Richard Alexander Hough was a British author and historian specializing in naval history. As a child, he was obsessed with making model warships and collecting information about navies around the world. In 1941, he joined the Royal Air Force and trained at a flying school near Los Angeles. He flew Hurricanes and Typhoons and was wounded in action.
After World War II, Hough worked as a part-time delivery driver for a wine shop, while looking for employment involving books. He finally joined the publishing house Bodley Head, and then Hamish Hamilton, where he eventually headed the children’s book division.
His work as a publisher inspired him to turn to writing himself in 1950, and he went on to write more than ninety books over a long and successful career. Best-known for his works of naval history and his biographies, he also wrote war novels and books for children (under the pseudonym Bruce Carter), all of which sold in huge numbers around the world. His works include The Longest Battle: The War at Sea 1939-45, Naval Battles of the Twentieth Century and best-selling biographies of Earl Mountbatten of Burma and Captain James Cook. Captain Bligh and Mr Christian, his 1972 account of the mutiny on the Bounty, was the basis of the 1984 film The Bounty, starring Anthony Hopkins and Mel Gibson.
Hough was the official historian of the Mountbatten family and a longtime student of Churchill. Winston Churchill figures prominently in nine of his books, including Former Naval Person: Churchill and the Wars at Sea. He won the Daily Express Best Book of the Sea Award in 1972.

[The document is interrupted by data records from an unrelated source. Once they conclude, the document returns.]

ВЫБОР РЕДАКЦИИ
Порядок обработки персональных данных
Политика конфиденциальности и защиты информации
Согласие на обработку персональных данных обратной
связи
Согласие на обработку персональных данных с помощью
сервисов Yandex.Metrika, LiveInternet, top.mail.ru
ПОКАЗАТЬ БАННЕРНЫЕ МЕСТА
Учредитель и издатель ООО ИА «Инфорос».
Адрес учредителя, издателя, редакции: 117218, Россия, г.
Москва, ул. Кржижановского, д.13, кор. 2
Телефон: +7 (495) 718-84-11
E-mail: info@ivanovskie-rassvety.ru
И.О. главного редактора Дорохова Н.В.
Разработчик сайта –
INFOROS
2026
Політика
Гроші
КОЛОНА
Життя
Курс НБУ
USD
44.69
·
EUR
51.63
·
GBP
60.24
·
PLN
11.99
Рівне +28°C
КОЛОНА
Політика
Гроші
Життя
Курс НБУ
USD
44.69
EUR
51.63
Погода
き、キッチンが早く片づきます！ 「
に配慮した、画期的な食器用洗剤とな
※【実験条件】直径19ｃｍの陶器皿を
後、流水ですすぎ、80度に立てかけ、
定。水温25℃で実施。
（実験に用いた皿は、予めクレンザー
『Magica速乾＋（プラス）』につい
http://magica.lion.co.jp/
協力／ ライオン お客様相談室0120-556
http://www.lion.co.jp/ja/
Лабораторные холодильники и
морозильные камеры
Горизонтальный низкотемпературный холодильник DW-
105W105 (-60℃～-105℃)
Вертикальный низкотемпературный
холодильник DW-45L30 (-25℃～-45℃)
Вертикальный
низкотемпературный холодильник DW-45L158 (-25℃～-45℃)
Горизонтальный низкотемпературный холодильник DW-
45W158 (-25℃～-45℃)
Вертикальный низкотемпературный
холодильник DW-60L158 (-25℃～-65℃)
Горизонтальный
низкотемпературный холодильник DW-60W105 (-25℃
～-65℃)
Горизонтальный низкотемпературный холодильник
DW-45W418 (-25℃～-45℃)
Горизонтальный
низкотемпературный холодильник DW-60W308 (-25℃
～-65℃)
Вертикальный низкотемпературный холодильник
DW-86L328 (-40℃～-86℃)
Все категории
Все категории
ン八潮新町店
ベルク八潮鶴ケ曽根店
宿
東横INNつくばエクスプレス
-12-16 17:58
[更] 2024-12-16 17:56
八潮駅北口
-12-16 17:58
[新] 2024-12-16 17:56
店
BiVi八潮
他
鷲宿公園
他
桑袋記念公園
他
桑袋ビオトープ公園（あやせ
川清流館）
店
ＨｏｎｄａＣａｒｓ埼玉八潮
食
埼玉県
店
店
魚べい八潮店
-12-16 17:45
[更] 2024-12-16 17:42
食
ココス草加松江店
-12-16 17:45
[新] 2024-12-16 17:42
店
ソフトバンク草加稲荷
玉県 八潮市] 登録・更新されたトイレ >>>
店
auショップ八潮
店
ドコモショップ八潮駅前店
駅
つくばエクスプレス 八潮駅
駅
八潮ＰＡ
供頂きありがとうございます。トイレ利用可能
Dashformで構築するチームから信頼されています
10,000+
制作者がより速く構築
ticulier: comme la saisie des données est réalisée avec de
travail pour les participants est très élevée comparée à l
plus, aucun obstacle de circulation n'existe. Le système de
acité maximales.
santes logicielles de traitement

This history of the Windsors (George V and his progeny) gets a decent telling here via their actions, loves, failures, and victories. They have been an interesting family, given their unexpected succession.
When the eldest son of the future Edward VII died, the next son up was the future George V. Stolid but unremarkable, he was the antithesis of his father. While his father had to wait forever to ascend to the throne and spent much of his time as a playboy, George went about his business with an understanding that he was not particularly brilliant. Instead, the first Windsor focused on discipline and hard work, traits that would endear him to his subjects as the world was charging into revolution and catastrophic war.
His large family of five sons and one daughter would disappoint him in many ways, particularly the eldest, future King Edward VIII. History would repeat itself when his second son would unexpectedly take on the crown (thankfully), following his father's footsteps with the same doggedness and focus on family values. One simply wonders what would have happened if George VI hadn't been the king during WWII, given the "something's missing" attitude of his elder brother.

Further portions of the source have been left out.